Reputation: 6766
I am trying to implement kafka connection to mongodb and mysql using docker.
What I want is the following figure:
Kafka Connect MongoDB:
I have seen the docker-compose of official mongodb repository. It has two problems:
It is too complicated for my purpose. Because it has run multiple containers of mongodb and also used many images that consume so much resources.
It has some issues that isn't solved which end in malfunctioning of kafka to mongodb connection. Here you can see my issue.
What I have implemented in docker-compose.yml using debezium for connection is the following:
version: '3.2'
services:
kafka:
image: wurstmeister/kafka:latest
ports:
- target: 9094
published: 9094
protocol: tcp
mode: host
environment:
KAFKA_ZOOKEEPER_CONNECT: zookeeper:2181
KAFKA_LISTENER_SECURITY_PROTOCOL_MAP: INSIDE:PLAINTEXT,OUTSIDE:PLAINTEXT
KAFKA_ADVERTISED_LISTENERS: INSIDE://:9092
KAFKA_LISTENERS: INSIDE://:9092,OUTSIDE://:9094
KAFKA_INTER_BROKER_LISTENER_NAME: INSIDE
KAFKA_LOG_DIRS: /kafka/logs
volumes:
- /var/run/docker.sock:/var/run/docker.sock
- kafka:/kafka
zookeeper:
image: wurstmeister/zookeeper
ports:
- "2181:2181"
volumes:
- zookeeper:/opt/zookeeper-3.4.13
mongo:
image: mongo
container_name: mongo
ports:
- 27017:27017
connect:
image: debezium/connect
container_name: connect
ports:
- 8083:8083
environment:
- BOOTSTRAP_SERVERS=kafka:9092
- GROUP_ID=1
- CONFIG_STORAGE_TOPIC=my_connect_configs
- OFFSET_STORAGE_TOPIC=my_connect_offsets
volumes:
kafka:
zookeeper:
As @cricket_007 says, I should not use debezium
for my purpose. So I have used the confluentinc/kafka-connect-datagen
image. Here I have added the following to the docker-compose.yml file instead of debezium
:
connect:
image: confluentinc/kafka-connect-datagen
build:
context: .
dockerfile: Dockerfile
hostname: connect
container_name: connect
depends_on:
- zookeeper
ports:
- 8083:8083
environment:
CONNECT_BOOTSTRAP_SERVERS: 'kafka:9092'
CONNECT_REST_ADVERTISED_HOST_NAME: connect
CONNECT_REST_PORT: 8083
CONNECT_GROUP_ID: compose-connect-group
CONNECT_CONFIG_STORAGE_TOPIC: docker-connect-configs
CONNECT_CONFIG_STORAGE_REPLICATION_FACTOR: 1
CONNECT_OFFSET_FLUSH_INTERVAL_MS: 10000
CONNECT_OFFSET_STORAGE_TOPIC: docker-connect-offsets
CONNECT_OFFSET_STORAGE_REPLICATION_FACTOR: 1
CONNECT_STATUS_STORAGE_TOPIC: docker-connect-status
CONNECT_STATUS_STORAGE_REPLICATION_FACTOR: 1
CONNECT_KEY_CONVERTER: io.confluent.connect.avro.AvroConverter
CONNECT_VALUE_CONVERTER: io.confluent.connect.avro.AvroConverter
CONNECT_INTERNAL_KEY_CONVERTER: "org.apache.kafka.connect.json.JsonConverter"

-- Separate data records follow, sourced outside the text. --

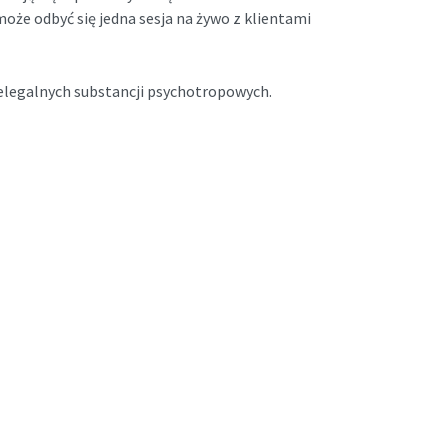
oże odbyć się jedna sesja na żywo z klientami
ielegalnych substancji psychotropowych.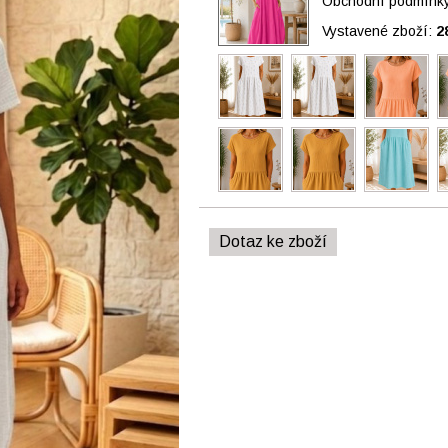
Obchodní podmínky 
Vystavené zboží:
2
Dotaz ke zboží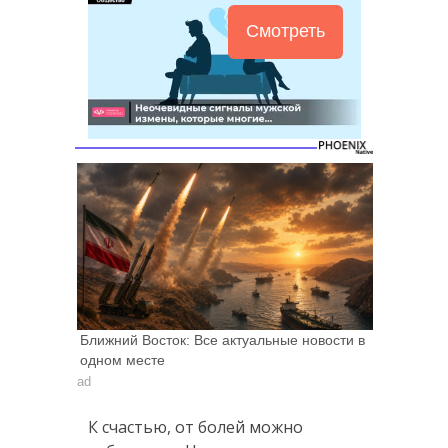
Смотреть
Ближний Восток: Все актуальные новости в
одном месте
ad
К счастью, от болей можно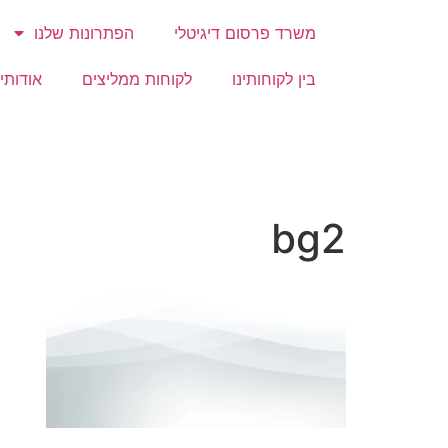
משרד פרסום דיגיטלי
הפתרונות שלנו
בין לקוחותינו
לקוחות ממליצים
אודותינ
bg2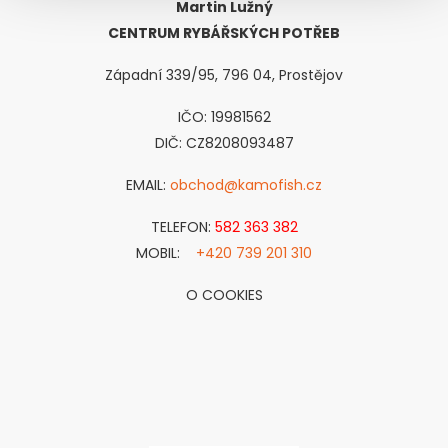
Martin Lužný
CENTRUM RYBÁŘSKÝCH POTŘEB
Západní 339/95, 796 04, Prostějov
IČO: 19981562
DIČ: CZ8208093487
EMAIL:
obchod@kamofish.cz
TELEFON:
582 363 382
MOBIL:
+420 739 201 310
O COOKIES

CONNECT_INTERNAL_VALUE_CONVERTER: "org.apache.kafka.connect.json.JsonConverter"
CONNECT_LOG4J_ROOT_LOGLEVEL: "INFO"
CONNECT_PLUGIN_PATH: /usr/share/confluent-hub-components
CONNECT_ZOOKEEPER_CONNECT: 'zookeeper:2181'
# Assumes image is based on confluentinc/kafka-connect-datagen:latest which is pulling 5.2.2 Connect image
CLASSPATH: /usr/share/java/monitoring-interceptors/monitoring-interceptors-5.2.2.jar
CONNECT_PRODUCER_INTERCEPTOR_CLASSES: "io.confluent.monitoring.clients.interceptor.MonitoringProducerInterceptor"
CONNECT_CONSUMER_INTERCEPTOR_CLASSES: "io.confluent.monitoring.clients.interceptor.MonitoringConsumerInterceptor"

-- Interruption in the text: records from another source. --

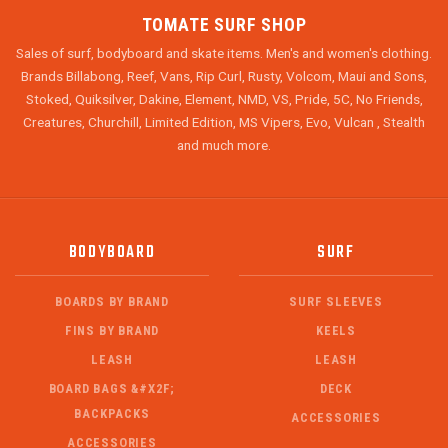
TOMATE SURF SHOP
Sales of surf, bodyboard and skate items. Men's and women's clothing.
Brands Billabong, Reef, Vans, Rip Curl, Rusty, Volcom, Maui and Sons,
Stoked, Quiksilver, Dakine, Element, NMD, VS, Pride, 5C, No Friends,
Creatures, Churchill, Limited Edition, MS Vipers, Evo, Vulcan , Stealth
and much more.
BODYBOARD
SURF
BOARDS BY BRAND
SURF SLEEVES
FINS BY BRAND
KEELS
LEASH
LEASH
BOARD BAGS &#X2F;
DECK
BACKPACKS
ACCESSORIES
ACCESSORIES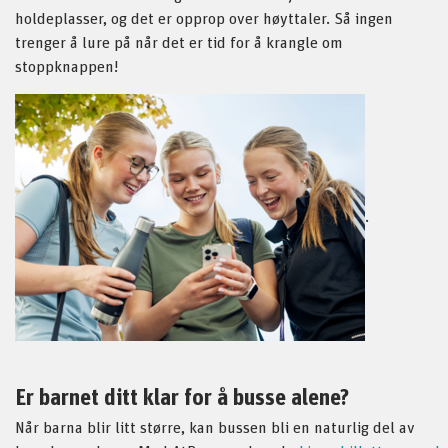
holdeplasser, og det er opprop over høyttaler. Så ingen
trenger å lure på når det er tid for å krangle om
stoppknappen!
.
Er barnet ditt klar for å busse alene?
Når barna blir litt større, kan bussen bli en naturlig del av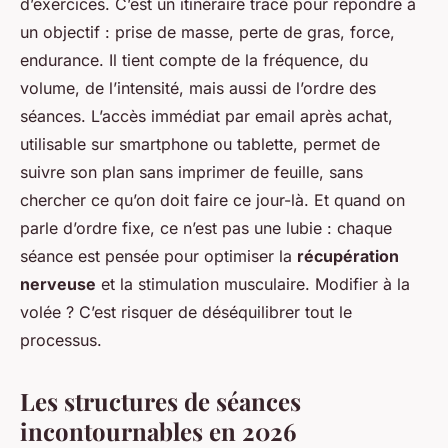
d’exercices. C’est un itinéraire tracé pour répondre à
un objectif : prise de masse, perte de gras, force,
endurance. Il tient compte de la fréquence, du
volume, de l’intensité, mais aussi de l’ordre des
séances. L’accès immédiat par email après achat,
utilisable sur smartphone ou tablette, permet de
suivre son plan sans imprimer de feuille, sans
chercher ce qu’on doit faire ce jour-là. Et quand on
parle d’ordre fixe, ce n’est pas une lubie : chaque
séance est pensée pour optimiser la
récupération
nerveuse
et la stimulation musculaire. Modifier à la
volée ? C’est risquer de déséquilibrer tout le
processus.
Les structures de séances
incontournables en 2026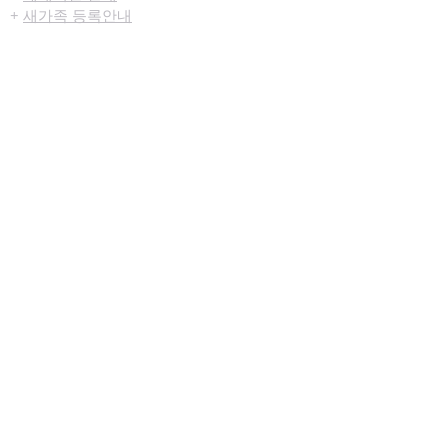
+
새가족 등록안내
+
새가족 기초과정안내
+
담임목사 인사말
+
섬기는 이들
+
사역조직도
+
교회 발자취
+
문의하기
+
오시는 길
+
차량운행안내
공동체/양육
+
커뮤니티​소식
+
성도사업장
+
사랑방
+
제자훈련
+
기초신앙강좌
+
아이사랑비전스쿨
+
꿈나무비전스쿨
+
유년비전스쿨
+
초등비전스쿨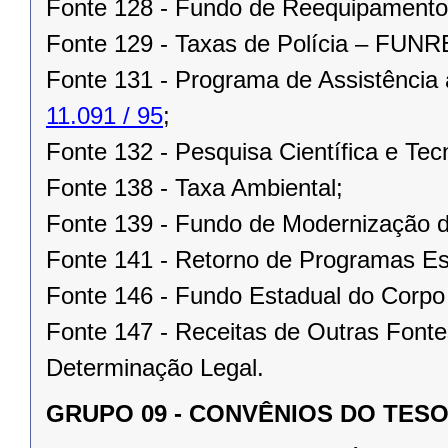
Fonte 128 - Fundo de Reequipament
Fonte 129 - Taxas de Polícia – FUN
Fonte 131 - Programa de Assistência
11.091 / 95
;
Fonte 132 - Pesquisa Científica e Tec
Fonte 138 - Taxa Ambiental;
Fonte 139 - Fundo de Modernização d
Fonte 141 - Retorno de Programas Es
Fonte 146 - Fundo Estadual do Corpo
Fonte 147 - Receitas de Outras Fonte
Determinação Legal.
GRUPO 09 - CONVÊNIOS DO TES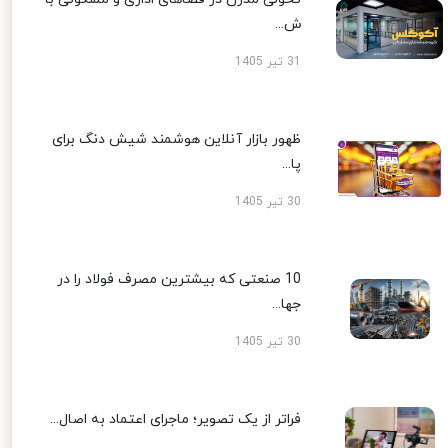
ش...
31 تیر 1405
ظهور بازار آنلاین هوشمند شیش دنگ برای
پا...
30 تیر 1405
10 صنعتی که بیشترین مصرف فولاد را در
جها...
30 تیر 1405
فراتر از یک تصویر؛ ماجرای اعتماد به اصال...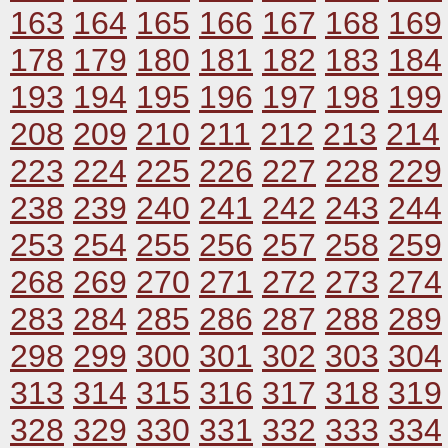
163
164
165
166
167
168
169
178
179
180
181
182
183
184
193
194
195
196
197
198
199
208
209
210
211
212
213
214
223
224
225
226
227
228
229
238
239
240
241
242
243
244
253
254
255
256
257
258
259
268
269
270
271
272
273
274
283
284
285
286
287
288
289
298
299
300
301
302
303
304
313
314
315
316
317
318
319
328
329
330
331
332
333
334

command: "bash -c 'if [ ! -d /usr/share/confluent-hub-components/confluentinc-kafka-connect-datagen ]; then echo \"WARNING: Did not find directory for kafka-connect-datagen (did you remember to run: docker-compose up -d --build ?)\"; fi ; /etc/confluent/docker/run'"
volumes:
- ../build/confluent/kafka-connect-mongodb:/usr/share/confluent-hub-components/kafka-connect-mongodb
Dockerfile:
FROM confluentinc/cp-kafka-connect
ENV CONNECT_PLUGIN_PATH="/usr/share/java,/usr/share/confluent-hub-components"

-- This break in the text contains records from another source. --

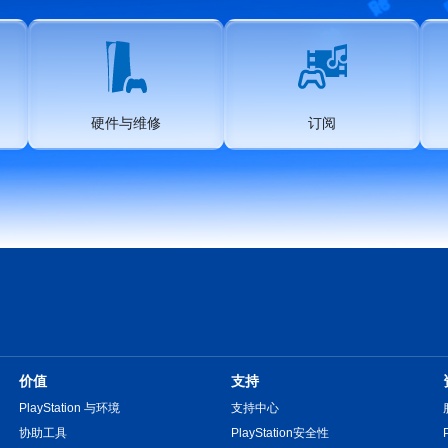
硬件与维修
订阅
价值
支持
PlayStation 与环境
支持中心
协助工具
PlayStation安全性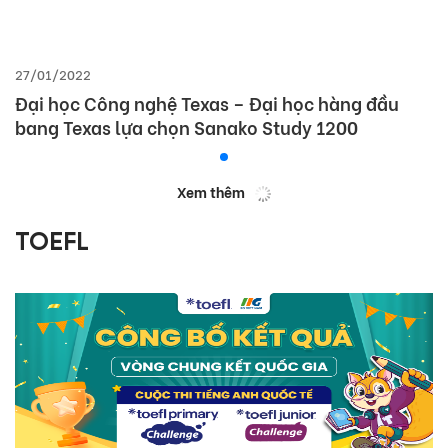
27/01/2022
Đại học Công nghệ Texas – Đại học hàng đầu
bang Texas lựa chọn Sanako Study 1200
Xem thêm
TOEFL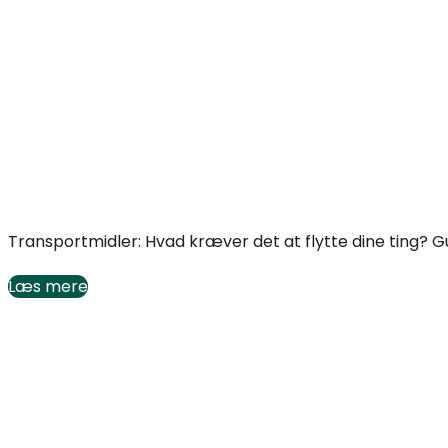
Transportmidler til flytning: Hvad skal du bruge?
Transportmidler: Hvad kræver det at flytte dine ting? Guide 
Læs mere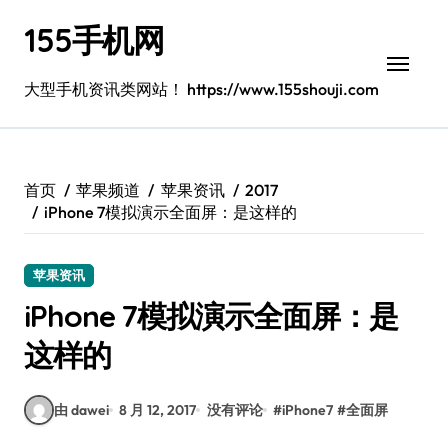
跳
155手机网
转
到
内
大型手机资讯类网站！ https://www.155shouji.com
容
首页
苹果频道
苹果资讯
2017
iPhone 7模拟演示全面屏：是这样的
苹果资讯
iPhone 7模拟演示全面屏：是
这样的
由 dawei
8 月 12, 2017
没有评论
#
iPhone7
#
全面屏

RUN confluent-hub install --no-prompt confluentinc/kafka-connect-datagen
Problem:
The Kafka-connect-datagen
image generates fake data and as it mentioned in the repository, it's not suitable for production. What I want is just connect Kafka to mongodb, neither less nor more than it. Explicitly, how can I send data from kafka with curl
and save them in a mongodb collection?
I face with the CONNECT_KEY_CONVERTER_SCHEMA_REGISTRY_URL is required.
error. As @cricket_007 said schema-registry
is optional. So how can I get rid of that image?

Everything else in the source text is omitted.